Plaintiff argues that a driver is underinsured if his auto-liability insurance limits are less than the plaintiff's total damages. (Doc. # 29, ¶ 12). She contends that Keeson was underinsured because he carried only $100,000 in auto-liability insurance - less than Plaintiff's claimed damages. State Farm argues that a driver is underinsured only if his total liability coverage - including auto-liability policies and umbrella coverage - is insufficient to cover the plaintiff's damages. State Farm contends that Keeson was not underinsured because he carried a total of $1.1 Million in applicable coverage. The Court agrees with State Farm.
Insurance policies are contracts and, as such, are governed by the rules of contract interpretation. State Farm Mut. Auto. Ins. Co. v. Kastner, 77 P.3d 1256, 1259 (Colo. 2003). "[I]n the absence of ambiguity, an insurance policy must be given effect according to the plain and ordinary meaning of its terms." Wagner v. Am. Family Mut. Ins. Co., 569 F. App'x 574, 578 (10th Cir. 2014).

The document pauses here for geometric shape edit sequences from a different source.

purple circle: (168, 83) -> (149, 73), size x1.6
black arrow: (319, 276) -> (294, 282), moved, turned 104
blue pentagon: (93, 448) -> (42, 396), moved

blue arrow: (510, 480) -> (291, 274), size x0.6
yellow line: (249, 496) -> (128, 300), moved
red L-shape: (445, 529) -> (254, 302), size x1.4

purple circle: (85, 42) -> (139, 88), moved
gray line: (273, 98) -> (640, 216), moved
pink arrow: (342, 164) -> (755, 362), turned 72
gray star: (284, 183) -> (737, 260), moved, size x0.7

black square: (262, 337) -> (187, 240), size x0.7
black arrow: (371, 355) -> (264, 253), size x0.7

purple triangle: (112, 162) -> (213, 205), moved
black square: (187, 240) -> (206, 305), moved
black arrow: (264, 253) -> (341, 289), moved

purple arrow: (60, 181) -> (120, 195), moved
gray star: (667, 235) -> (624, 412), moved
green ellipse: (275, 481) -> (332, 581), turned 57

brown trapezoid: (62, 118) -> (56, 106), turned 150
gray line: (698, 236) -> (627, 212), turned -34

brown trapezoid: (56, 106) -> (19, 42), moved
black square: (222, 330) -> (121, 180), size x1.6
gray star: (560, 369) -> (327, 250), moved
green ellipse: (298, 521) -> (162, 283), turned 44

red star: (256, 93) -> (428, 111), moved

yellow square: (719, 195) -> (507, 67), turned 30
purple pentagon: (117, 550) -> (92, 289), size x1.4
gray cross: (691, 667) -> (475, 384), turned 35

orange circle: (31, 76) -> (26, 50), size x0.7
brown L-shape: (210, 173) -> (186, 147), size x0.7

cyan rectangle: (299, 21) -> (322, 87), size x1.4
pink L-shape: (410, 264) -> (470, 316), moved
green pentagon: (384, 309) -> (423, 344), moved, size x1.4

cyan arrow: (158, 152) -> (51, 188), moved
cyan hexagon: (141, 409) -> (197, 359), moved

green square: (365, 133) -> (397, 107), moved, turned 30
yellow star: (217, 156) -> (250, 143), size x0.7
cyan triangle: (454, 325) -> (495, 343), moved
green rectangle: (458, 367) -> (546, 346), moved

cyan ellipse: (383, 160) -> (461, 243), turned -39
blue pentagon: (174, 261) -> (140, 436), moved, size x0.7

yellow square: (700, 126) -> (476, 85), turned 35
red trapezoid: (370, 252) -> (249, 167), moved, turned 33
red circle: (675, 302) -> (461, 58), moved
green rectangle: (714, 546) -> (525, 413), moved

The Policy states that, if Plaintiff is injured by a driver who lacks sufficient insurance to cover her damages, State Farm will help make up the difference: " We will pay compensatory damages for bodily injury an insured is legally entitled to collect from the owner or driver of . . . an underinsured motor vehicle." (Doc. # 29-1, p. 19 (emphasis in original)). However, Plaintiff is entitled to these benefits only if her damages exceed the total amount of liability coverage available from the other driver: "The most we will pay [in UIM benefits] is . . . the difference between the total limits of legal liability coverage from all sources and the insured's damages." (Doc. # 29-1, p. 20 (bold and italicized text in original; underlining added)). In other words, a driver is not "underinsured" unless the "total limits" of all applicable insurance policies are insufficient to cover Plaintiff's damages.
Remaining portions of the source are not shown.